L'article 61-3-1 du code civil dispose que :
'Toute personne majeure peut demander à l'officier de l'état civil de son lieu de résidence ou dépositaire de son acte de naissance son changement de nom en vue de porter l'un des noms prévus aux premier et dernier alinéas de l'article 311-21. Sans préjudice de l'article 61, ce choix ne peut être fait qu'une seule fois.
Toute personne qui justifie d'un nom inscrit sur le registre de l'état civil d'un autre Etat peut demander à l'officier de l'état civil dépositaire de son acte de naissance établi en France son changement de nom en vue de porter le nom acquis dans cet autre Etat. Lorsque la personne est mineure, la déclaration est effectuée conjointement par les deux parents exerçant l'autorité parentale ou par le parent exerçant seul l'autorité parentale, avec son consentement personnel si elle a plus de treize ans.
Le changement de nom est consigné par l'officier de l'état civil dans le registre de l'état civil en cours. Dans le cas prévu au premier alinéa du présent article, le changement de nom n'est consigné qu'après confirmation par l'intéressé devant l'officier de l'état civil, au plus tôt un mois après la réception de la demande.
Le changement de nom acquis dans les conditions fixées au présent article s'étend de plein droit aux enfants du bénéficiaire lorsqu'ils ont moins de treize ans. Au-delà de cet âge, leur consentement est requis'.
Il est de l'intérêt de la personne de porter un nom conforme à sa filiation.

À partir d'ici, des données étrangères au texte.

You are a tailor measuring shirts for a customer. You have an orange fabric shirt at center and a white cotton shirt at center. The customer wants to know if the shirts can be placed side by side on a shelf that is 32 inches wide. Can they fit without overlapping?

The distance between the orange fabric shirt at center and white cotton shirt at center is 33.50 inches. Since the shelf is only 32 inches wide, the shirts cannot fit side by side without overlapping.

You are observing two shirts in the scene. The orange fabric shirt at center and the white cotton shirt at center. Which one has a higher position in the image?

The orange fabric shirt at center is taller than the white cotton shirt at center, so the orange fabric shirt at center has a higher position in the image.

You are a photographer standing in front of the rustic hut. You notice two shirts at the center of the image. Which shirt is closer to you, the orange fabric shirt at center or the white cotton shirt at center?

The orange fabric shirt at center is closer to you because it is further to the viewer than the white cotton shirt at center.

En l'espèce, il est désormais passé en force de chose jugée que l'appelante est la fille de M. [P] [C] et non de M. [J] [I].
L'appelante verse aux débats la plainte déposée par M. [J] [I] le 23 août 2018 auprès du procureur de la République de Lyon pour usurpation d'identité, expliquant qu'il conteste tout lien de parenté avec Mme [M] [I] et qu'il souhaite que son nom lui soit retiré.

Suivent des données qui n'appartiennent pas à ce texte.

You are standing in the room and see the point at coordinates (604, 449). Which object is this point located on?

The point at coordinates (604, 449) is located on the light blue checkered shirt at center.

Il est de l'intérêt de l'appelante que le nom de [C] soit substitué à celui de [I].
Le jugement attaqué sera donc infirmé et, statuant à nouveau, il sera jugé que Mme [M] [I] se nommera désormais Mme [M] [C] avec toutes conséquences de droit pour l'état civil.
M. [C] sera condamné aux dépens d'appel.
PAR CES MOTIFS
LA COUR,
Statuant par arrêt par défaut, après débats en chambre du conseil, après en avoir délibéré,
Dans la limite de sa saisine,
Infirme le jugement rendu le 8 décembre 2021 par le tribunal judiciaire de Lyon en ce qu'il a rejeté la demande de substitution de nom,
Statuant à nouveau,
Dit que Mme [M] [I] se nomme désormais Mme [M] [C],
Ordonne la transcription du présent arrêt en marge de l'acte de naissance de [M] [I],
Condamne M. [P] [C] aux dépens d'appel qui pourront être recouvrés directement par les avocats de la partie adverse contre la partie condamnée dans les conditions prévues à l'article 699 du code de procédure civile.
Prononcé par mise à disposition de l'arrêt au greffe de la Cour, les parties en ayant été préalablement avisées dans les conditions prévues au deuxième alinéa de l'article 450 du code de procédure civile.
Signé par Isabelle Bordenave, présidente de chambre, et par Sophie Peneaud, greffière, à laquelle la minute de la décision a été remise par la magistrate signataire.